Judge rules corps can ignore mining health studies
A federal judge in Charleston ruled this week that the U.S. Army Corps of Engineers does not have to consider scientific studies linking mountaintop removal to public health problems when the agency approves new Clean Water Act permits for mining operations.
U.S. District Judge John T. Copenhaver Jr. on Monday turned down an effort by the Ohio Valley Environmental Coalition and other groups to force the corps to consider potential adverse human health effects as part of the review of applications for “dredge-and-fill” permits from strip-mining operators.
The case concerned a permit application from Raven Crest Contracting for its proposed Boone North No. 5 Surface Mine, a 725-acre site in Boone County, near the communities of Peytona and Racine.
Citizen groups had urged the corps to look closely at four specific studies that examined that increased risks of adverse health effects experienced by residents who live near mountaintop removal mining operations.
Those studies were among more than two dozen peer-reviewed reports that found increased risks of cancer, birth defects, and premature death among residents living near large-scale surface coal mining in Central Appalachia. Industry officials have dismissed the findings, and elected officials and regulators have for the most part ignored them.

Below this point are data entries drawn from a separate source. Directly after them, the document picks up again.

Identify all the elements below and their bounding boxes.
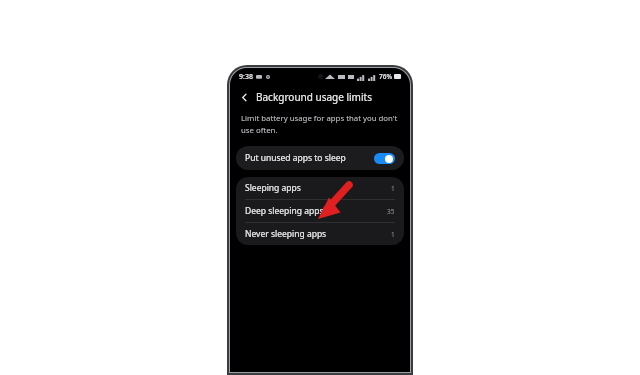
button[interactable]: Back — [236, 89, 252, 105]
button[interactable]: Deep sleeping apps — [236, 200, 404, 222]
staticText: Limit battery usage for apps that you do… — [241, 113, 399, 135]
staticText: Background usage limits — [256, 90, 372, 104]
staticText: 1 — [391, 184, 395, 193]
button[interactable]: Put unused apps to sleep — [236, 146, 404, 170]
staticText: Put unused apps to sleep — [245, 152, 346, 164]
staticText: Sleeping apps — [245, 182, 301, 194]
staticText: Never sleeping apps — [245, 228, 327, 240]
staticText: 35 — [387, 207, 395, 216]
staticText: 76% — [379, 72, 392, 81]
button[interactable]: Sleeping apps — [236, 177, 404, 199]
staticText: 9:38 — [239, 72, 253, 82]
staticText: Deep sleeping apps — [245, 205, 324, 217]
button[interactable]: Never sleeping apps — [236, 223, 404, 245]
staticText: 1 — [391, 230, 395, 239]
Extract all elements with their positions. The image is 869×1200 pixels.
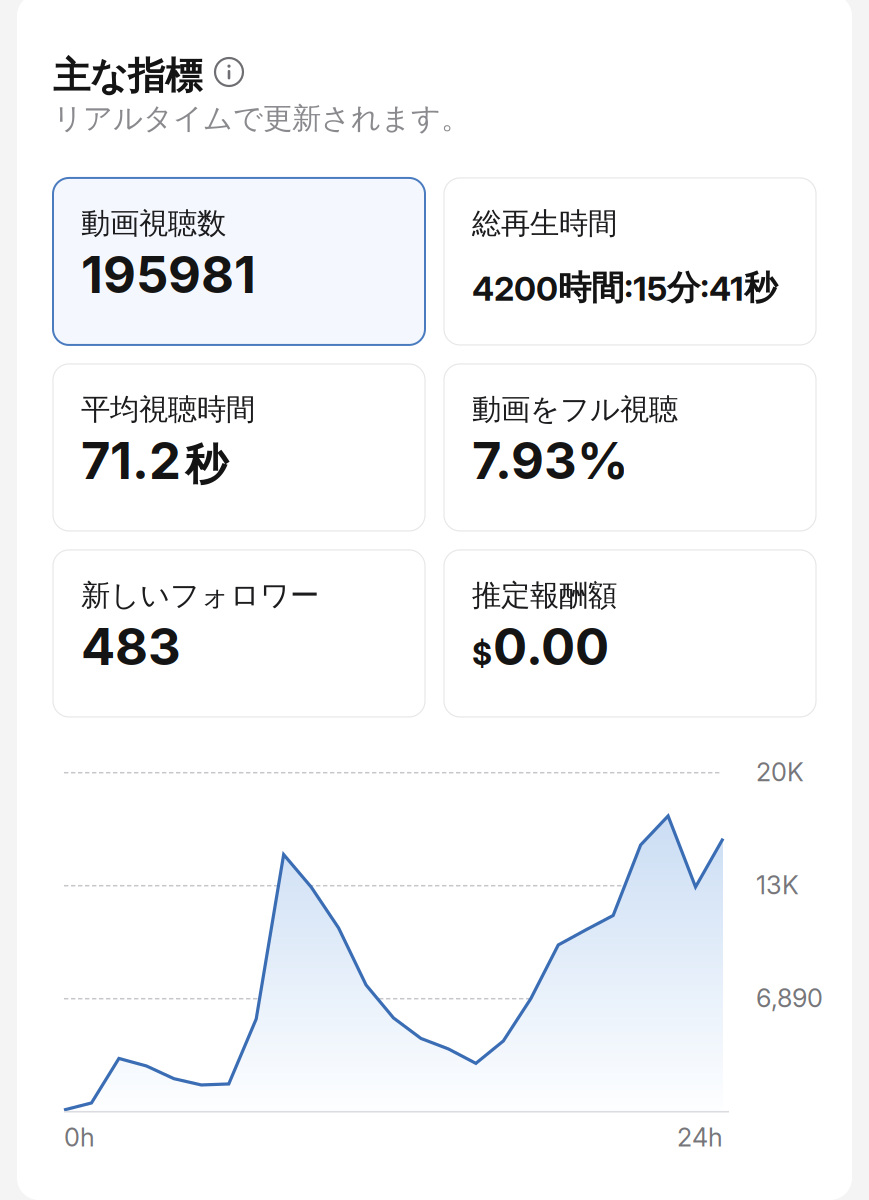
staticText: 7.93% bbox=[472, 430, 628, 491]
staticText: 71.2 bbox=[81, 430, 181, 491]
staticText: 483 bbox=[81, 616, 181, 677]
staticText: 推定報酬額 bbox=[472, 577, 617, 614]
staticText: リアルタイムで更新されます。 bbox=[53, 100, 470, 137]
button[interactable]: 総再生時間 bbox=[444, 178, 816, 345]
staticText: 主な指標 bbox=[53, 52, 202, 100]
staticText: 平均視聴時間 bbox=[81, 391, 255, 428]
button[interactable]: 推定報酬額 bbox=[444, 550, 816, 717]
button[interactable]: 動画視聴数 bbox=[53, 178, 425, 345]
staticText: 20K bbox=[756, 757, 804, 787]
staticText: 0.00 bbox=[493, 616, 609, 677]
staticText: $ bbox=[472, 635, 492, 672]
staticText: 総再生時間 bbox=[472, 205, 617, 242]
staticText: 0h bbox=[64, 1122, 95, 1153]
staticText: 6,890 bbox=[756, 983, 823, 1013]
staticText: 動画をフル視聴 bbox=[472, 391, 678, 428]
button[interactable]: 新しいフォロワー bbox=[53, 550, 425, 717]
staticText: 新しいフォロワー bbox=[81, 577, 319, 614]
staticText: 動画視聴数 bbox=[81, 205, 226, 242]
staticText: 4200時間:15分:41秒 bbox=[472, 267, 777, 309]
staticText: 195981 bbox=[81, 244, 256, 305]
button[interactable]: 平均視聴時間 bbox=[53, 364, 425, 531]
staticText: 13K bbox=[756, 870, 799, 900]
button[interactable]: 指標について bbox=[215, 58, 243, 94]
button[interactable]: 動画をフル視聴 bbox=[444, 364, 816, 531]
staticText: 秒 bbox=[185, 438, 228, 492]
staticText: 24h bbox=[677, 1122, 723, 1153]
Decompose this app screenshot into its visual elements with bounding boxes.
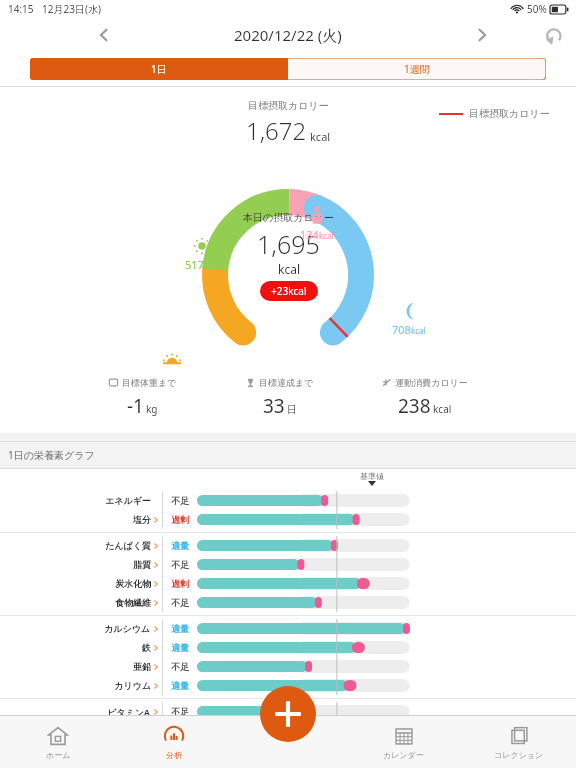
staticText: -1 xyxy=(127,393,144,419)
staticText: 不足 xyxy=(171,661,189,672)
button[interactable]: ビタミンA xyxy=(0,702,160,721)
staticText: 過剰 xyxy=(171,514,189,525)
staticText: 炭水化物 xyxy=(115,578,151,589)
button[interactable]: 1週間 xyxy=(288,58,546,80)
staticText: +23kcal xyxy=(271,284,307,298)
staticText: たんぱく質 xyxy=(105,540,151,551)
button[interactable]: カリウム xyxy=(0,676,160,695)
button[interactable]: 鉄 xyxy=(0,638,160,657)
staticText: 50% xyxy=(527,2,547,16)
staticText: 不足 xyxy=(171,706,189,717)
button[interactable]: 塩分 xyxy=(0,510,160,529)
staticText: 不足 xyxy=(171,597,189,608)
staticText: kcal xyxy=(310,129,331,144)
button[interactable]: 次の日 xyxy=(466,19,498,51)
button[interactable]: 炭水化物 xyxy=(0,574,160,593)
staticText: 1日 xyxy=(151,62,167,76)
staticText: 適量 xyxy=(171,642,189,653)
staticText: 適量 xyxy=(171,540,189,551)
button[interactable]: 追加 xyxy=(260,686,316,742)
staticText: 12月23日(水) xyxy=(42,2,101,16)
staticText: 2020/12/22 (火) xyxy=(234,25,342,45)
staticText: 1,672 xyxy=(246,114,307,147)
staticText: 日 xyxy=(287,403,297,416)
staticText: 134 xyxy=(300,227,319,242)
button[interactable]: 脂質 xyxy=(0,555,160,574)
staticText: ホーム xyxy=(46,750,71,760)
staticText: 目標摂取カロリー xyxy=(469,107,550,120)
staticText: 517 xyxy=(185,257,204,272)
button[interactable]: コレクション xyxy=(461,716,576,768)
button[interactable]: 亜鉛 xyxy=(0,657,160,676)
staticText: 14:15 xyxy=(8,2,34,16)
staticText: 708 xyxy=(392,322,411,337)
staticText: 不足 xyxy=(171,495,189,506)
staticText: 脂質 xyxy=(133,559,151,570)
button[interactable]: カルシウム xyxy=(0,619,160,638)
staticText: カリウム xyxy=(114,680,151,691)
staticText: 33 xyxy=(263,393,285,419)
staticText: 1週間 xyxy=(404,62,430,76)
staticText: kcal xyxy=(204,260,219,271)
staticText: ビタミンA xyxy=(107,706,151,718)
staticText: kcal xyxy=(278,261,300,277)
button[interactable]: +23kcal xyxy=(271,284,307,298)
staticText: 本日の摂取カロリー xyxy=(243,211,334,224)
button[interactable]: たんぱく質 xyxy=(0,536,160,555)
staticText: エネルギー xyxy=(105,495,151,506)
staticText: 適量 xyxy=(171,680,189,691)
staticText: カレンダー xyxy=(383,750,424,760)
staticText: 塩分 xyxy=(133,514,151,525)
staticText: kg xyxy=(146,402,158,416)
staticText: 1,695 xyxy=(257,227,320,261)
staticText: 適量 xyxy=(171,623,189,634)
staticText: kcal xyxy=(433,402,452,416)
staticText: 目標摂取カロリー xyxy=(248,99,329,112)
button[interactable]: カレンダー xyxy=(346,716,461,768)
staticText: 238 xyxy=(398,393,431,419)
staticText: 亜鉛 xyxy=(133,661,151,672)
staticText: 食物繊維 xyxy=(115,597,151,608)
button[interactable]: 1日 xyxy=(30,58,288,80)
staticText: 目標体重まで xyxy=(122,377,177,388)
staticText: 分析 xyxy=(166,750,182,760)
staticText: 運動消費カロリー xyxy=(395,377,468,388)
button[interactable]: リセット xyxy=(538,20,568,50)
staticText: 基準値 xyxy=(360,471,384,481)
staticText: 鉄 xyxy=(142,642,151,653)
staticText: 不足 xyxy=(171,559,189,570)
button[interactable]: 食物繊維 xyxy=(0,593,160,612)
staticText: 過剰 xyxy=(171,578,189,589)
staticText: カルシウム xyxy=(104,623,151,634)
button[interactable]: エネルギー xyxy=(0,491,160,510)
staticText: 目標達成まで xyxy=(259,377,314,388)
staticText: 1日の栄養素グラフ xyxy=(8,448,95,462)
staticText: kcal xyxy=(411,325,426,336)
button[interactable]: 前の日 xyxy=(88,19,120,51)
button[interactable]: ホーム xyxy=(0,716,116,768)
staticText: kcal xyxy=(319,230,334,241)
button[interactable]: 分析 xyxy=(116,716,231,768)
staticText: コレクション xyxy=(494,750,544,760)
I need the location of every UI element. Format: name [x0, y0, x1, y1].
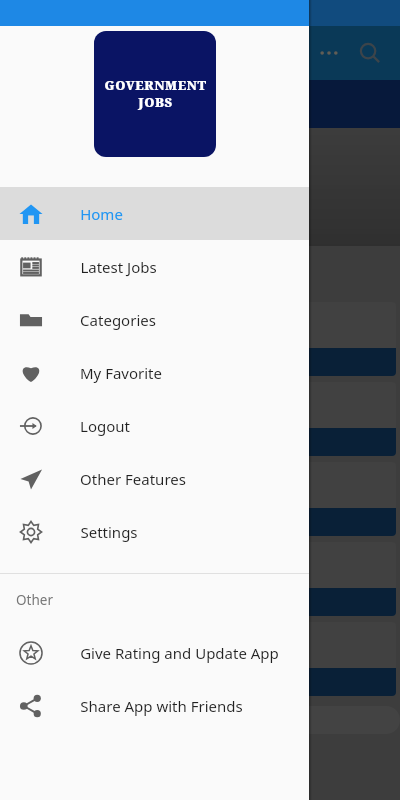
staticText: Give Rating and Update App [80, 643, 279, 663]
staticText: 2 ACT [183, 178, 218, 196]
staticText: Latest Jobs [80, 257, 157, 277]
staticText: Share App with Friends [80, 696, 243, 716]
staticText: Install [179, 95, 221, 114]
staticText: Other [16, 591, 53, 609]
staticText: Settings [80, 522, 138, 542]
button[interactable]: Latest Jobs [0, 240, 309, 293]
button[interactable]: Other Features [0, 452, 309, 505]
staticText: Other Features [80, 469, 186, 489]
button[interactable]: Logout [0, 399, 309, 452]
button[interactable]: Search [352, 35, 388, 71]
button[interactable]: Share App with Friends [0, 679, 309, 732]
staticText: Home [80, 204, 123, 224]
staticText: GOVERNMENT [104, 77, 207, 94]
button[interactable]: My Favorite [0, 346, 309, 399]
button[interactable]: Categories [0, 293, 309, 346]
staticText: JOBS [138, 94, 173, 111]
staticText: Logout [80, 416, 130, 436]
staticText: My Favorite [80, 363, 162, 383]
staticText: Categories [80, 310, 156, 330]
button[interactable]: Home [0, 187, 309, 240]
button[interactable]: Give Rating and Update App [0, 626, 309, 679]
button[interactable]: GOVERNMENT [94, 31, 216, 157]
button[interactable]: Settings [0, 505, 309, 558]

In a 57-page ruling, Copenhaver concluded that the corps was “not unreasonable” in excluding the studies from its permit review because the articles “do not contemplate that the health effects were caused by the type” of water discharges authorized by the corps’ permit.
Five months ago, the 6th U.S. Court of Appeals issued a similar decision concerning a surface mine permit in Kentucky.
Citizen groups are pushing for federal legislation that would require the health effects of mountaintop removal to be considered before permits can be issued.